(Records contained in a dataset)
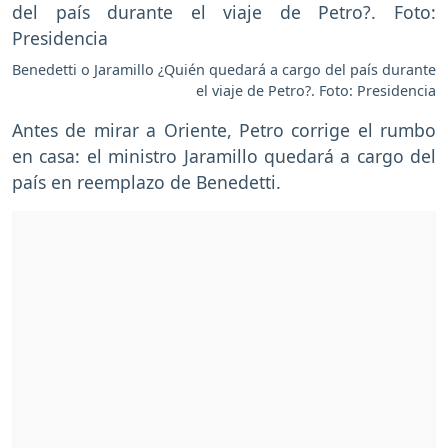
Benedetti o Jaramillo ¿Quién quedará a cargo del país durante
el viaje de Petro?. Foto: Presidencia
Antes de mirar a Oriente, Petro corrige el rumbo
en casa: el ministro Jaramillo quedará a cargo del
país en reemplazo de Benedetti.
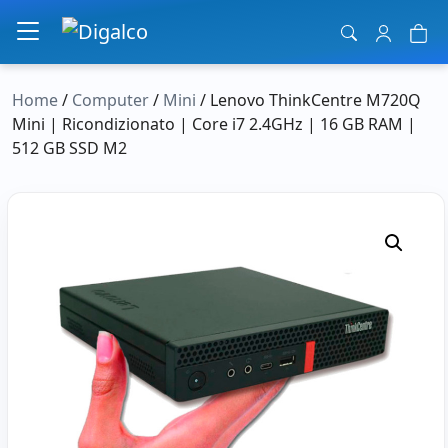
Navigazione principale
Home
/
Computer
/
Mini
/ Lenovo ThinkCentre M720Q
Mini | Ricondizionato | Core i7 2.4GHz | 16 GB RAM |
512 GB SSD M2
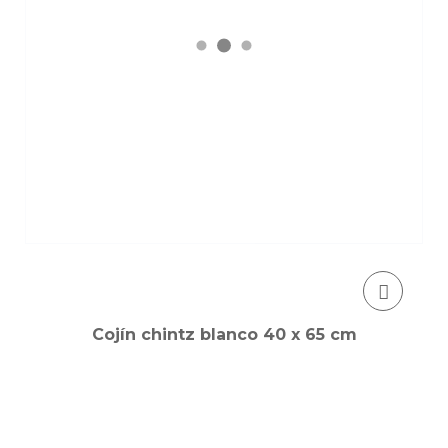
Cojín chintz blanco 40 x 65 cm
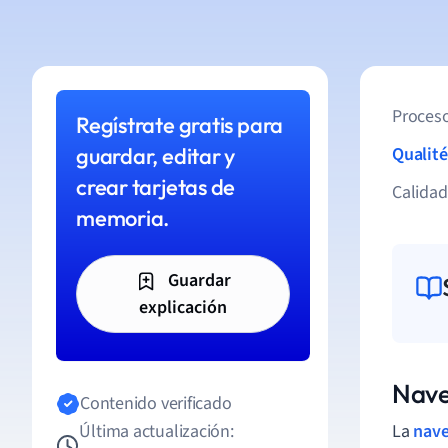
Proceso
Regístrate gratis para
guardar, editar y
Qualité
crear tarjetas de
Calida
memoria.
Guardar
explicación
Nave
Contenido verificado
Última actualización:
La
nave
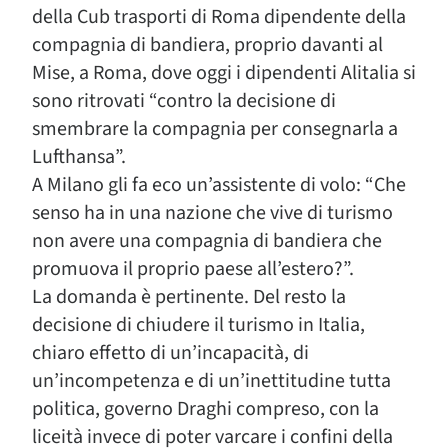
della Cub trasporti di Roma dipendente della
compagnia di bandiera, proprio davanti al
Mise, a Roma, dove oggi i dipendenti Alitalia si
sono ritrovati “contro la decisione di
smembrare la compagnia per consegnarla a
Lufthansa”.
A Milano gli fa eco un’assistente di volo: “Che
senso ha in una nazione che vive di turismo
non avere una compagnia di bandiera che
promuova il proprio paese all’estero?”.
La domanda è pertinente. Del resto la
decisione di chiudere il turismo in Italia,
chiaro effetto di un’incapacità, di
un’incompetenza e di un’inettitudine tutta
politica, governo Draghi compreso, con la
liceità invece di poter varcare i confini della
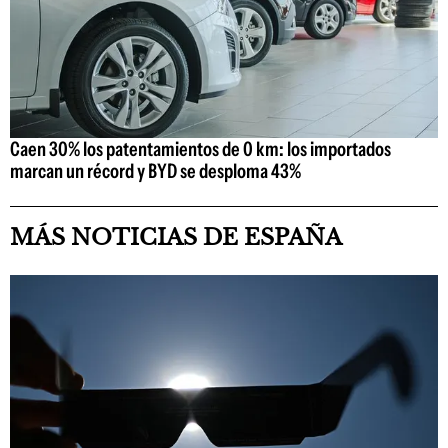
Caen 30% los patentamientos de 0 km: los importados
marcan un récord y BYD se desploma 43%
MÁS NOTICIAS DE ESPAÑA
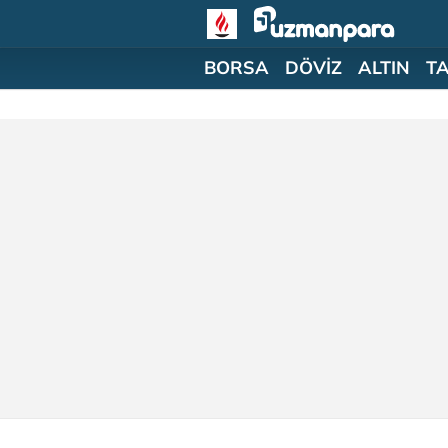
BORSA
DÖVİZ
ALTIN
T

--

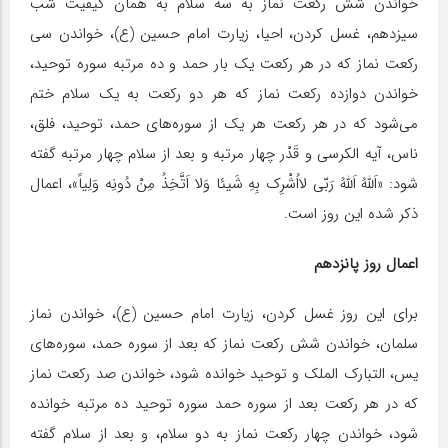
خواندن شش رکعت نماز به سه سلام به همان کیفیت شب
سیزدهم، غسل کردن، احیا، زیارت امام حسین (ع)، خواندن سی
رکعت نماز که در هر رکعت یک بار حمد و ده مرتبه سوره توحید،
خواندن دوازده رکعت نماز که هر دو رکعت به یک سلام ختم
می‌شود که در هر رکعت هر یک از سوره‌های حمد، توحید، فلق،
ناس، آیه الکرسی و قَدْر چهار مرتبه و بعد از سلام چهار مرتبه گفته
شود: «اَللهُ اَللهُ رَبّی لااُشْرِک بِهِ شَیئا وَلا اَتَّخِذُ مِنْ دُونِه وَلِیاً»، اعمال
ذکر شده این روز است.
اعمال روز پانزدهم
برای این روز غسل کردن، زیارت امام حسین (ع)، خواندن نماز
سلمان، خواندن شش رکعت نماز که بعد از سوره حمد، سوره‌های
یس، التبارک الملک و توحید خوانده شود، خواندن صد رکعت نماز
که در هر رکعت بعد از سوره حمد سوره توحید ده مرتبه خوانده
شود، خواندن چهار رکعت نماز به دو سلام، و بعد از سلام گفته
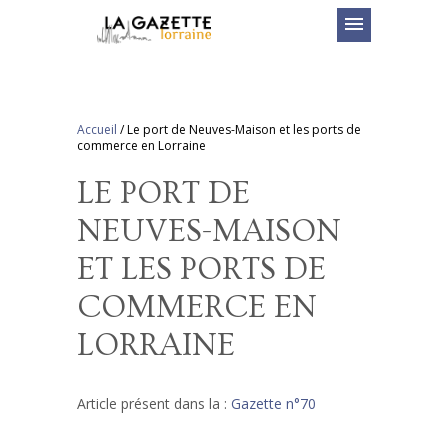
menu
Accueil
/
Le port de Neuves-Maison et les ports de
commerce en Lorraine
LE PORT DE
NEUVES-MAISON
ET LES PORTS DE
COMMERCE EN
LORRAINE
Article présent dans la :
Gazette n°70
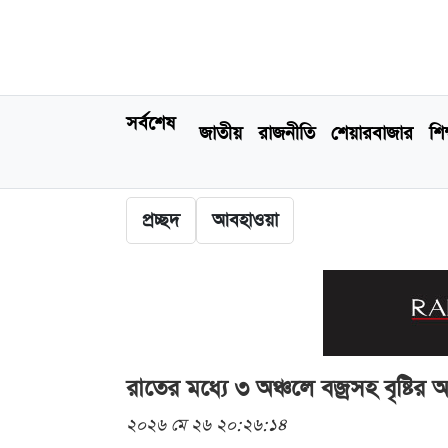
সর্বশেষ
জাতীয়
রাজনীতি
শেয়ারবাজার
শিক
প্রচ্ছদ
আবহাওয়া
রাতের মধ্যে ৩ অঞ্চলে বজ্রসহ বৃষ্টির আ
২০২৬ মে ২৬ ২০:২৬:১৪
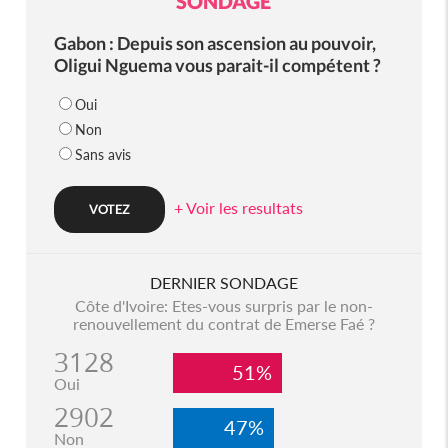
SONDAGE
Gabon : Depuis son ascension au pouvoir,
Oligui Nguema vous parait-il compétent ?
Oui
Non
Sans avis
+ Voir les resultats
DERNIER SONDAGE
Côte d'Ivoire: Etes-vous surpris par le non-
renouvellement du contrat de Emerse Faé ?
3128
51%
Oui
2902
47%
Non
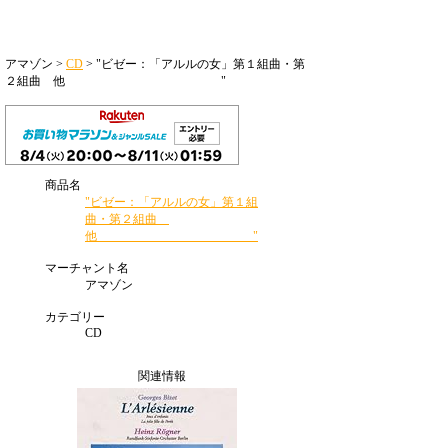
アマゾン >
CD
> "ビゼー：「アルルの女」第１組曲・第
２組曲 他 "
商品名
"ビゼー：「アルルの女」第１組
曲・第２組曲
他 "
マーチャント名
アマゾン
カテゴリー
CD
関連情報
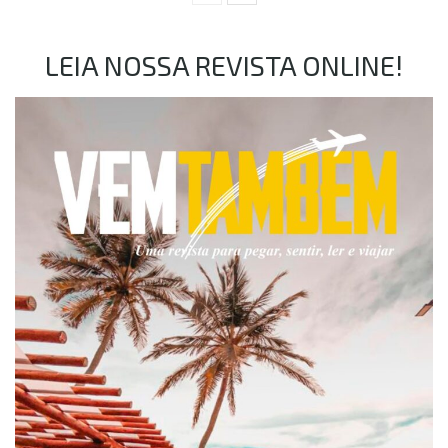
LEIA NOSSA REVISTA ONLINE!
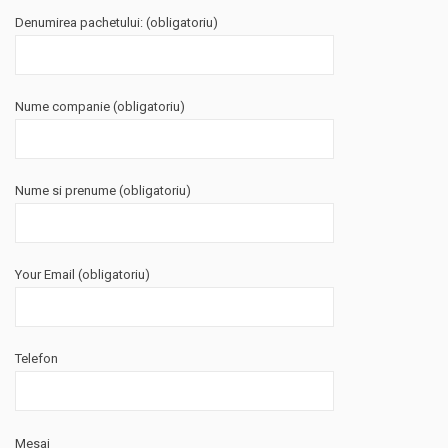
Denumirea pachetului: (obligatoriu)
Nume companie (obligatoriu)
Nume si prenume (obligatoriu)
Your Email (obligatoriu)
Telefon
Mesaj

...

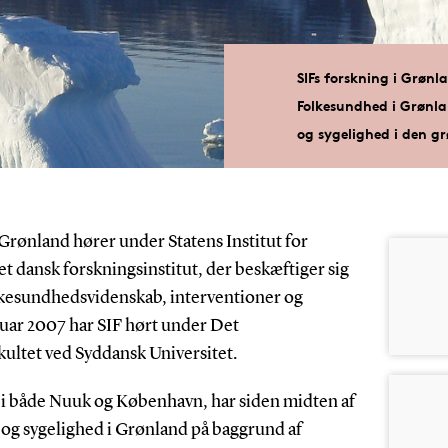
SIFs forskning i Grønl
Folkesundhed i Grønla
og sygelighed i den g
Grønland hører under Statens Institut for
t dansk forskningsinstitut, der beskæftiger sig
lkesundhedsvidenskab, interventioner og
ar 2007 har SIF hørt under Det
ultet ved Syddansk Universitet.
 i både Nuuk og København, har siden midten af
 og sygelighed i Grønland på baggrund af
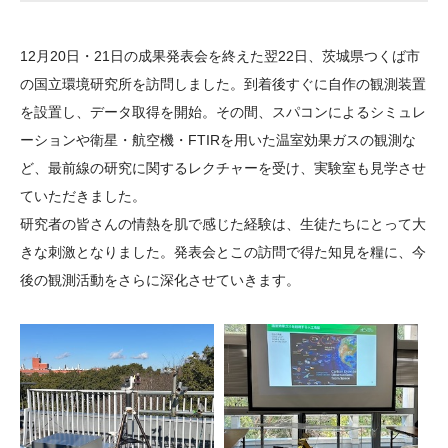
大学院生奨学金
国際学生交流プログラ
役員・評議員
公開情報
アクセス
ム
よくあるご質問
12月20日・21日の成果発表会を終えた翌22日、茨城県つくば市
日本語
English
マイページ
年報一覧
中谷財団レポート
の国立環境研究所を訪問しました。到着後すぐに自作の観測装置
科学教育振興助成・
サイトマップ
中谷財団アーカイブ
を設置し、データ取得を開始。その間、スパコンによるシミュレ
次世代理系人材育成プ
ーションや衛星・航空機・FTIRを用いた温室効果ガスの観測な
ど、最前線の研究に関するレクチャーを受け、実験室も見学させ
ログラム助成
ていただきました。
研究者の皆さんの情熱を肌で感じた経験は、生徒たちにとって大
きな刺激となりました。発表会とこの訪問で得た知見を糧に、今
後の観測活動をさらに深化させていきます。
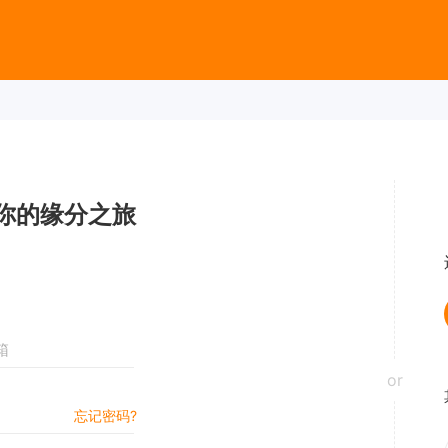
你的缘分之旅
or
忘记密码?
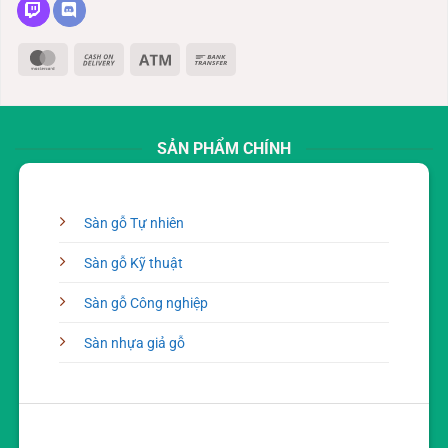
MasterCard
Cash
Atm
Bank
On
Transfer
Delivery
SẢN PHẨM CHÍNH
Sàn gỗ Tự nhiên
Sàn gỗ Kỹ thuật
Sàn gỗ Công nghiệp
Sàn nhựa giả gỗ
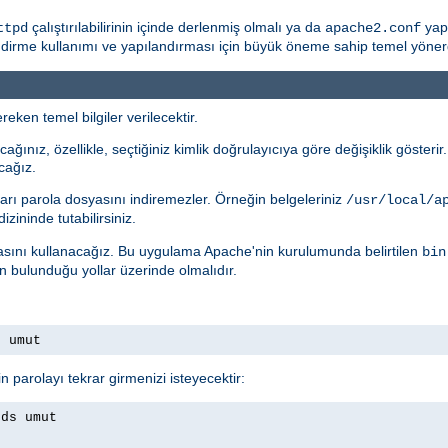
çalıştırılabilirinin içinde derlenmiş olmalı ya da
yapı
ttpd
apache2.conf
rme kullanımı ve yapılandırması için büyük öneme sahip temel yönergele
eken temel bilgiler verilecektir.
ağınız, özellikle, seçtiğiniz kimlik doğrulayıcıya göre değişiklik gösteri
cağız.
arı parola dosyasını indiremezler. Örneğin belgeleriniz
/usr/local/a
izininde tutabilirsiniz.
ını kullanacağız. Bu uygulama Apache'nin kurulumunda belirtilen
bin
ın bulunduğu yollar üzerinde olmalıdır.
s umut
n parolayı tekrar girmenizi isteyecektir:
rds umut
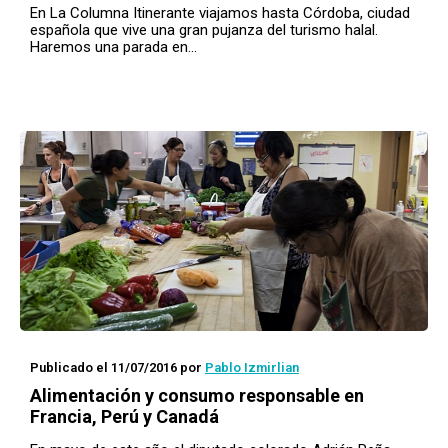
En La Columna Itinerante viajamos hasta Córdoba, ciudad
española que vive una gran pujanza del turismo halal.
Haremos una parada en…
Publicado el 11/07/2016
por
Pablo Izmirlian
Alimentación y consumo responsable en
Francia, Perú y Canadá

| Exercise |
Look above for the line containing "سلمان، خواندن شش", then copy exactly from it through the line containing "Denumirea pachetului: (obligatoriu)", keeping both and leaving out pictures. Add nothing else.

| Exercise answer |
سلمان، خواندن شش رکعت نماز که بعد از سوره حمد، سوره‌های
یس، التبارک الملک و توحید خوانده شود، خواندن صد رکعت نماز
که در هر رکعت بعد از سوره حمد سوره توحید ده مرتبه خوانده
شود، خواندن چهار رکعت نماز به دو سلام، و بعد از سلام گفته
menu
Accueil
/
Le port de Neuves-Maison et les ports de
commerce en Lorraine
LE PORT DE
NEUVES-MAISON
ET LES PORTS DE
COMMERCE EN
LORRAINE
Article présent dans la :
Gazette n°70
সর্বশেষ
জাতীয়
রাজনীতি
শেয়ারবাজার
শিক
প্রচ্ছদ
আবহাওয়া
রাতের মধ্যে ৩ অঞ্চলে বজ্রসহ বৃষ্টির আ
২০২৬ মে ২৬ ২০:২৬:১৪
SONDAGE
Gabon : Depuis son ascension au pouvoir,
Oligui Nguema vous parait-il compétent ?
Oui
Non
Sans avis
+ Voir les resultats
DERNIER SONDAGE
Côte d'Ivoire: Etes-vous surpris par le non-
renouvellement du contrat de Emerse Faé ?
3128
51%
Oui
2902
47%
Non
アマゾン >
CD
> "ビゼー：「アルルの女」第１組曲・第
２組曲 他 "
商品名
"ビゼー：「アルルの女」第１組
曲・第２組曲
他 "
マーチャント名
アマゾン
カテゴリー
CD
関連情報
LEIA NOSSA REVISTA ONLINE!
Denumirea pachetului: (obligatoriu)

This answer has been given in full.